Wednesday, January 21, 2009

Other inaugural views

Roger Simon of The Politico notes many of the key passages in Obama's inaugural address, and adds this important caveat:
"Will any of these words someday be carved in marble? That depends not on the words, but on the presidency. Nobody remembers the words of failed administrations. Great words are made immortal by great presidents. Barack Obama now has this burden and this opportunity. His journey and ours begins."

Pete Hegseth points out, correctly, that it was good to see Obama lauding the power of individual action, and especially military service, as a way to better our country.
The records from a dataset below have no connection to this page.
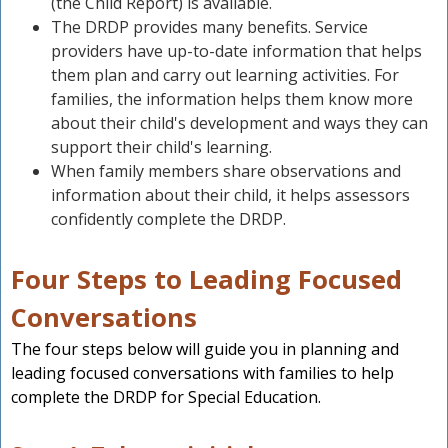
(the Child Report) is available.
The DRDP provides many benefits. Service
providers have up-to-date information that helps
them plan and carry out learning activities. For
families, the information helps them know more
about their child's development and ways they can
support their child's learning.
When family members share observations and
information about their child, it helps assessors
confidently complete the DRDP.
Four Steps to Leading Focused
Conversations
The four steps below will guide you in planning and
leading focused conversations with families to help
complete the DRDP for Special Education.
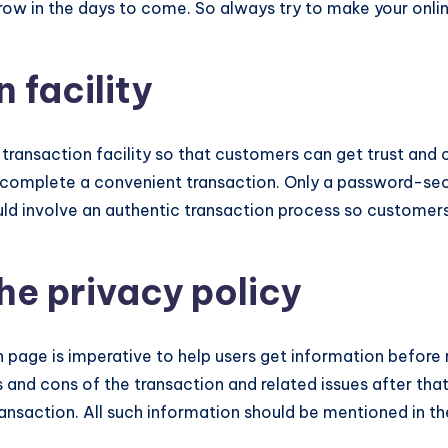
grow in the days to come. So always try to make your onli
 facility
transaction facility so that customers can get trust and co
 complete a convenient transaction. Only a password-sec
d involve an authentic transaction process so customers 
he privacy policy
 page is imperative to help users get information before 
 and cons of the transaction and related issues after tha
ransaction. All such information should be mentioned in th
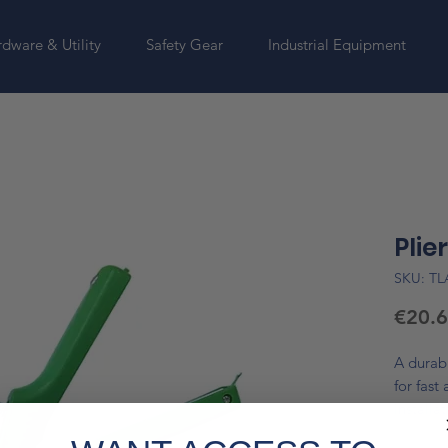
dware & Utility
Safety Gear
Industrial Equipment
Plie
SKU: T
€20.
A durabl
for fast
installa
jaw syst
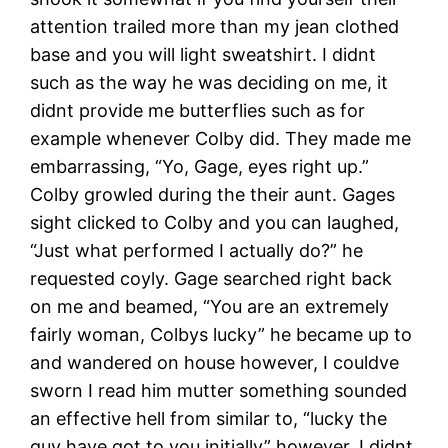
attention trailed more than my jean clothed
base and you will light sweatshirt. I didnt
such as the way he was deciding on me, it
didnt provide me butterflies such as for
example whenever Colby did. They made me
embarrassing, “Yo, Gage, eyes right up.”
Colby growled during the their aunt. Gages
sight clicked to Colby and you can laughed,
“Just what performed I actually do?” he
requested coyly. Gage searched right back
on me and beamed, “You are an extremely
fairly woman, Colbys lucky” he became up to
and wandered on house however, I couldve
sworn I read him mutter something sounded
an effective hell from similar to, “lucky the
guy have got to you initially” however, I didnt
Victor Davis Hanson correctly diagnoses an important legacy of the departing president--that Mr. Bush made this a safer country:
"We were not attacked after 9/11, despite serial warnings that such a comparable terrorist assault was inevitable. Bush created a new methodology of anti-terrorism. In magnitude and comprehensiveness (though unfortunately not in explication), it was analogous to Truman’s similarly controversial promotion of anti-Soviet containment that proved successful for the subsequent near half-century. For all the rhetoric about Bush’s manufactured war on terror, today it is much more difficult—as the dozens of failed plots during the last seven years attest—to pull off a terrorist act inside the United States. War abroad and new anti-terrorism vigilance at home have decimated those who would wage such attacks."

Apparently Tom Brokaw, during NBC's inauguration coverage, compared this peaceful transfer of power to the "Velvet Revolution" in Czechoslovakia some 20 years ago.
Yes, right, Mr. Brokaw--George W. Bush's presidency was akin to that of a communist dictatorship. I'm sure we'll see plenty more examples of media idiocy in the days ahead.